| To do |
Retype each entry exactly as written, and keep the pictures out of the copy.

| Records excerpted from a collection |

▼

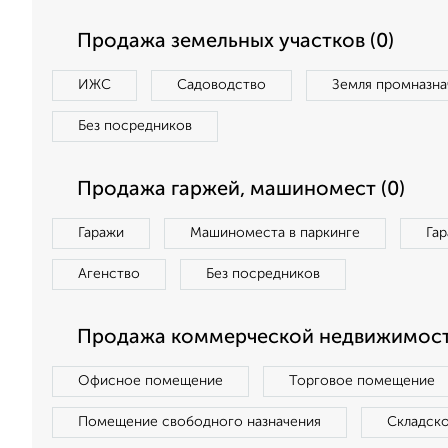
Продажа земельных участков (0)
ИЖС
Садоводство
Земля промназна
Без посредников
Продажа гаржей, машиномест (0)
Гаражи
Машиноместа в паркинге
Га
Агенство
Без посредников
Продажа коммерческой недвижимост
Офисное помещение
Торговое помещение
Помещение свободного назначения
Складск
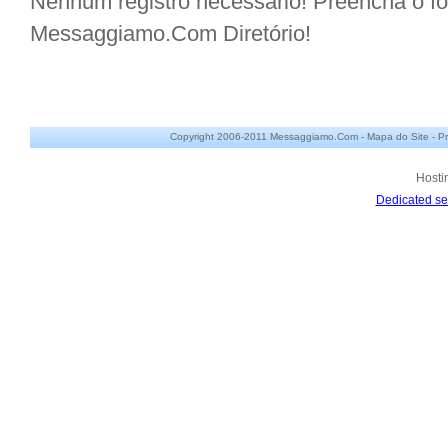
Nenhum registro necessário! Preencha o for
Messaggiamo.Com Diretório!
Copyright 2006-2011 Messaggiamo.Com -
Mapa do Site
-
Pr
Hosti
Dedicated se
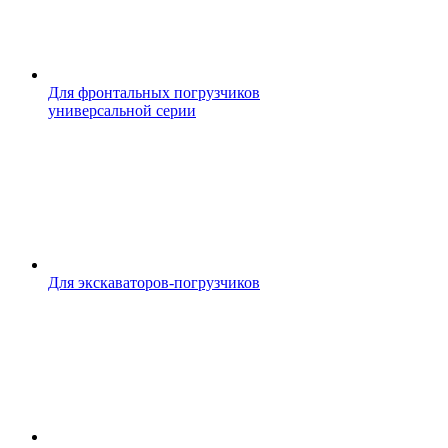
Для фронтальных погрузчиков
универсальной серии
Для экскаваторов-погрузчиков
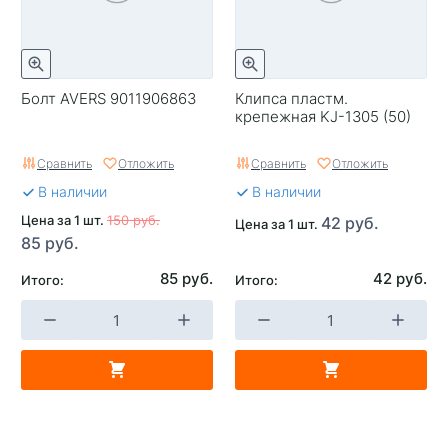
Болт AVERS 9011906863
Клипса пластм.
крепежная KJ-1305 (50)
Сравнить
Отложить
Сравнить
Отложить
В наличии
В наличии
Цена за 1 шт.
150 руб.
42 руб.
Цена за 1 шт.
85 руб.
85 руб.
42 руб.
Итого:
Итого:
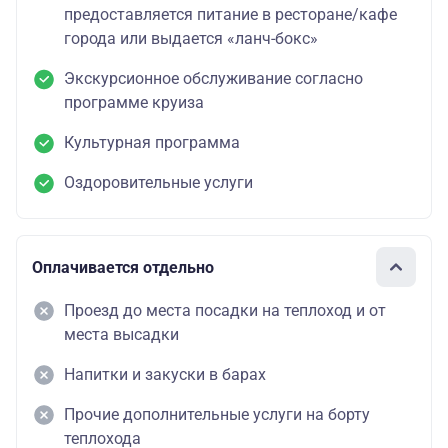
предоставляется питание в ресторане/кафе
города или выдается «ланч-бокс»
Экскурсионное обслуживание согласно
программе круиза
Культурная программа
Оздоровительные услуги
Оплачивается отдельно
Проезд до места посадки на теплоход и от
места высадки
Напитки и закуски в барах
Прочие дополнительные услуги на борту
теплохода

▲

| Response to the exercise |
Продажа земельных участков (0)
ИЖС
Садоводство
Земля промназна
Без посредников
Продажа гаржей, машиномест (0)
Гаражи
Машиноместа в паркинге
Га
Агенство
Без посредников
Продажа коммерческой недвижимост
Офисное помещение
Торговое помещение
Помещение свободного назначения
Складск
Nenhum registro necessário! Preencha o for
Messaggiamo.Com Diretório!
Copyright 2006-2011 Messaggiamo.Com -
Mapa do Site
-
Pr
Hosti
Dedicated se
Для фронтальных погрузчиков
универсальной серии
Для экскаваторов-погрузчиков
Болт AVERS 9011906863
Клипса пластм.
крепежная KJ-1305 (50)
Сравнить
Отложить
Сравнить
Отложить
В наличии
В наличии
Цена за 1 шт.
150 руб.
42 руб.
Цена за 1 шт.
85 руб.
85 руб.
42 руб.
Итого:
Итого:
предоставляется питание в ресторане/кафе
города или выдается «ланч-бокс»
Экскурсионное обслуживание согласно
программе круиза
Культурная программа
Оздоровительные услуги
Оплачивается отдельно
Проезд до места посадки на теплоход и от
места высадки
Напитки и закуски в барах
Прочие дополнительные услуги на борту
теплохода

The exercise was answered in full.